Mission scientists presented some of the first global maps at the European Space Agency's Living Planet Symposium here in Norway's second city.
Such data is expected eventually to have wide application, informing climate studies, weather forecasts and warnings of extreme events, such as flooding.
The map shown at the top of this page illustrates the wetness of soils worldwide.
"It comes from three days of Smos observations made last week. Blue is dry and red is wet," says Dr Yann Kerr, one of the mission's two principal investigators.
"Where it is white, it's because we were not able to do a retrieval. These are places like the Amazon Forest where we are not quite confident yet about the results, or there's interference, or bias because we have snow, such as over the Himalayas," the Cesbio, Toulouse, researcher told BBC News.
The Esa satellite's radiometer works by measuring the natural emission of microwaves coming up off the planet's surface. Variations in the sogginess of the soil or the saltiness of the oceans will modify this signal.
The amount of water retained in soils tends to range from about 5% to about 45-50%. At more than 50%, the ground becomes water-logged and any excess liquid will simply run off.
Smos aims to see steps of about 4% on this range across 50km-wide segments of the Earth's surface. This should enable it to determine about 10 or 11 classes of soil moisture.
But this endeavour has been frustrated in many parts of the globe by interference from man-made emitters which bleed into the Smos frequencies and blind the instrument. These sources include military radars, radio links and TV masts.
The natural signal has been polluted across great swathes of Europe, Africa, the Middle East and the Far East. Embarrassingly, Spain, which is a key partner on Smos, was found to have some of the worst interference.
Indeed, a project in the Valencia area to "ground truth" Smos data by comparing it with physical soil and seawater samples was delayed by the problem. Some of the interference was traced to a wi-fi network around the city hall.
But this issue is gradually being addressed by getting transgressors to switch off their equipment. The Smos data processors are also learning tricks to "clean" the signal.
Good progress was reported in Bergen, too, on the acquisition of ocean salinity data. In some ways, the task of measuring this parameter is even more challenging.
Although the salt content of water can range up to more than 30% (the Dead Sea), typical values in the oceans tend to be in a tight band around 3-3.5%. Smos is aiming to see steps of 0.01-0.02%, averaged monthly, at a scale of 200km.
This page shows a Smos image of freshwater emerging from the Amazon River and mixing with the Atlantic.
"You see the outflow from the Amazon," said Dr Kerr. "This is March, and so at this time of year the outflow moves north. Orange is normal seawater, yellow is less salty, and blue is the plume from the Amazon."
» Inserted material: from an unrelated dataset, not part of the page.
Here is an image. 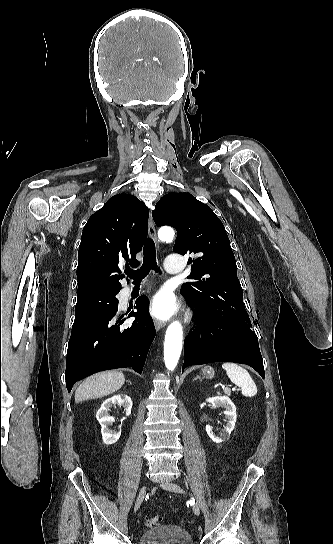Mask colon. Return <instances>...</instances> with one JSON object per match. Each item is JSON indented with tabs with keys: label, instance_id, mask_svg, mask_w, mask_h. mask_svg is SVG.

The Smos data is a good match with the modelled dispersion built from information acquired by the Argo buoy system which directly samples ocean salinity.
The European spacecraft is still in its commissioning phase. Some of the first, fully processed data will be distributed next week to science teams most closely connected with the mission.
A wider release to the scientific community should occur in September.